Hans Tung, a managing partner at Notable Capital, formerly GGV Capital, offers insightful perspectives on the current state of venture capital.
Notable Capital, with $4.2 billion in assets under management, emerged from the renowned 24-year-old cross-border VC firm, GGV Capital. Tung’s extensive experience at GGV, where investments were made in notable companies like Affirm, Airbnb, StockX, Square, and Slack, provides him with valuable expertise in understanding the market dynamics.
Recently, Tung joined TechCrunch’s Equity Podcast to share insights on valuations, the importance of long-term vision for founders, and the challenges faced by VC firms in the current landscape.
The discussion also touched upon Tung’s bullishness on fintech, highlighting specific sectors within fintech that excite him.
The conversation also delved into recent changes at Notable Capital, stemming from GGV Capital’s strategic division into separate U.S. and Asia operations. This transformation reflects a broader trend in the VC ecosystem, with other firms like Founders Fund, Benchmark, and Thrive Capital also undergoing personnel changes.

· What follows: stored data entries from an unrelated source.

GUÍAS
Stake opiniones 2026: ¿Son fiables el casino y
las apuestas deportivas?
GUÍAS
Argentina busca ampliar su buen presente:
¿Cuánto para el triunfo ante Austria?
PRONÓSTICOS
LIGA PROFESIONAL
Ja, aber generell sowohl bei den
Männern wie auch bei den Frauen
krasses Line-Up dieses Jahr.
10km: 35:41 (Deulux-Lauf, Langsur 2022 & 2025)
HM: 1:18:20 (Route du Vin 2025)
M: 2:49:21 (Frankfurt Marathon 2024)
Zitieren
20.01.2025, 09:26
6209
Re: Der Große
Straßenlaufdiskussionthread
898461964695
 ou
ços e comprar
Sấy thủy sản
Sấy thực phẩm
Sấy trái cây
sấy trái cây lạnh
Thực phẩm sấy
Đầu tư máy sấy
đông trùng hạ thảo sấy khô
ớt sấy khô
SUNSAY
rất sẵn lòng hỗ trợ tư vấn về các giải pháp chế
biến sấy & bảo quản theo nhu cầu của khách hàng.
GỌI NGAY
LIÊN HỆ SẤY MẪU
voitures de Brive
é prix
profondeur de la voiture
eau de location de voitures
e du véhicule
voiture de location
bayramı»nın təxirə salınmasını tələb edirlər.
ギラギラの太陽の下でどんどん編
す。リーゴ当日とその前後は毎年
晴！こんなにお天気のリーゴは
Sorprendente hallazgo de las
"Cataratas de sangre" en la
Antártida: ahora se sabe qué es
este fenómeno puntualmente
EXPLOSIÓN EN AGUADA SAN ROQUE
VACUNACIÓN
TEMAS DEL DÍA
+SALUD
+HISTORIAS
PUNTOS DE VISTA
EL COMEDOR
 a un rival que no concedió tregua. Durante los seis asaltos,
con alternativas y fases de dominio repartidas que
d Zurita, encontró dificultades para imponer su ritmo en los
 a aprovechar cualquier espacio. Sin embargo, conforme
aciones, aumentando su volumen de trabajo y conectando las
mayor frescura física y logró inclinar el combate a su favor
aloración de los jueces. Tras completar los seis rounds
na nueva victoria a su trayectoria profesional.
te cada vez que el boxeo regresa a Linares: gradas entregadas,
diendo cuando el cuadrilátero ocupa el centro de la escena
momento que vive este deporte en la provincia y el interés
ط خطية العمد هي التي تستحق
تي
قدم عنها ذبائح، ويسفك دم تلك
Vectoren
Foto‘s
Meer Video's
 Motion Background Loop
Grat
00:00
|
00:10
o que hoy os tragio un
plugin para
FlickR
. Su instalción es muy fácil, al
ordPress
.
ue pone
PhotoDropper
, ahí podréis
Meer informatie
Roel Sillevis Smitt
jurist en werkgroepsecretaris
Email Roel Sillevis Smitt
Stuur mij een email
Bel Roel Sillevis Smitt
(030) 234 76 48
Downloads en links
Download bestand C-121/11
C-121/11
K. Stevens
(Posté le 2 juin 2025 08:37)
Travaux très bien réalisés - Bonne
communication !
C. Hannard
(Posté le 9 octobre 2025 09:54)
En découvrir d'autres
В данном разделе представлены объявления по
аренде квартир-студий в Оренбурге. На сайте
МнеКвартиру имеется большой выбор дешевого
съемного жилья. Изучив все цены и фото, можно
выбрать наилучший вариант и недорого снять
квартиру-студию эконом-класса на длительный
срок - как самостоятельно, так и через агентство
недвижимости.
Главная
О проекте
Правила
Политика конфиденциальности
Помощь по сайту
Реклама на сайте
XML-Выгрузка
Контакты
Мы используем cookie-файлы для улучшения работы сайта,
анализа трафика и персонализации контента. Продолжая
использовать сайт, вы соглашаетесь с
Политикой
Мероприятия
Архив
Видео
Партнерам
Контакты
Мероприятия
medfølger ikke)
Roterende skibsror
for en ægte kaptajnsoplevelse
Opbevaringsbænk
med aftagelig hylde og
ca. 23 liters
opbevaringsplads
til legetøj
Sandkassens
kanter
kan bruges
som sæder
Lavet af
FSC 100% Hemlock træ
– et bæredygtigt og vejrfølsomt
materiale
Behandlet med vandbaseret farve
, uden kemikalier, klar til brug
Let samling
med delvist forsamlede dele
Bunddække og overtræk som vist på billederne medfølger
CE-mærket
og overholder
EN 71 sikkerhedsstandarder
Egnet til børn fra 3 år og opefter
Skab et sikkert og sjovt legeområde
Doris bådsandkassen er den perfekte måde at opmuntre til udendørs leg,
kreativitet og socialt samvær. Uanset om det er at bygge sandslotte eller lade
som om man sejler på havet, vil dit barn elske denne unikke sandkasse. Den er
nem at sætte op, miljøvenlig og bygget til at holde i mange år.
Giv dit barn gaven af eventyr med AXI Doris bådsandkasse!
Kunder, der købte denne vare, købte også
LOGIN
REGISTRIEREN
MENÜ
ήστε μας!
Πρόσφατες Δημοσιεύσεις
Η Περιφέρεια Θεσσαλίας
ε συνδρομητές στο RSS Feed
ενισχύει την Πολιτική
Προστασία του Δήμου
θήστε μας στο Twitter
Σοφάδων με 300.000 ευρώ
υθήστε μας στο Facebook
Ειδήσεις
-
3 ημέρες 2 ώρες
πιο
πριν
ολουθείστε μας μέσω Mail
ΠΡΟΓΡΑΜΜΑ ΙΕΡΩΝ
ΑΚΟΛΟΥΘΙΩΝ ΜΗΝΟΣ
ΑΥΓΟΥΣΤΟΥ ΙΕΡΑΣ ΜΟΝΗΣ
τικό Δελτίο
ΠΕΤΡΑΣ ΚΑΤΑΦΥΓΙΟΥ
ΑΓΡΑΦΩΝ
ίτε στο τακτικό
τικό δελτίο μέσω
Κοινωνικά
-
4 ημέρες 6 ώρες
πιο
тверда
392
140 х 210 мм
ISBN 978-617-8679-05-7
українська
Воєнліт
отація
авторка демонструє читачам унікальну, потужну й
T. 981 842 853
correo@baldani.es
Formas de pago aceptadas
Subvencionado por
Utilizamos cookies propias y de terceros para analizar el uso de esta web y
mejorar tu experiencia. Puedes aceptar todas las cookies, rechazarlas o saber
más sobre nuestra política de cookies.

Read on for edited excerpts from the insightful interview:
TechCrunch: Last year, we discussed down-rounds, with your view that they are not necessarily negative. Does that perspective remain unchanged?
Hans Tung: In my nearly 20 years in this industry, we take a long-term view. Valuations fluctuate, but what truly matters is the ultimate exit. Whether it’s a down-round or high valuation, the focus should be on scaling the business and achieving a significant outcome in the end.
Founders must understand that the choice isn’t between shutting down or accepting a down-round. Choosing the latter is often the better alternative in the long run to sustain and grow the business.
TC: How has the investing landscape evolved compared to previous years?
HT: The trends we saw in the latter half of 2023 are continuing into this year. However, there is a notable exception with AI, which is currently overvalued. While initial enthusiasm may lead to inflated valuations, the market will eventually correct itself, highlighting the importance for founders to focus on business fundamentals rather than external benchmarks.
TC: How has the pace of investing at Notable Capital been impacted?
HT: Our investment pace is comparable to 2022 levels, surpassing the slowdown witnessed in 2023. The aftermath of a hyperactive 2021 has hindered some VC firms, leading them to reassess and slow down their investment activities. This adjustment is crucial for long-term sustainability and success.
The interview also delved into the challenges within the fintech sector, shedding light on the cyclical nature of market trends and the long-term growth potential of innovative fintech companies.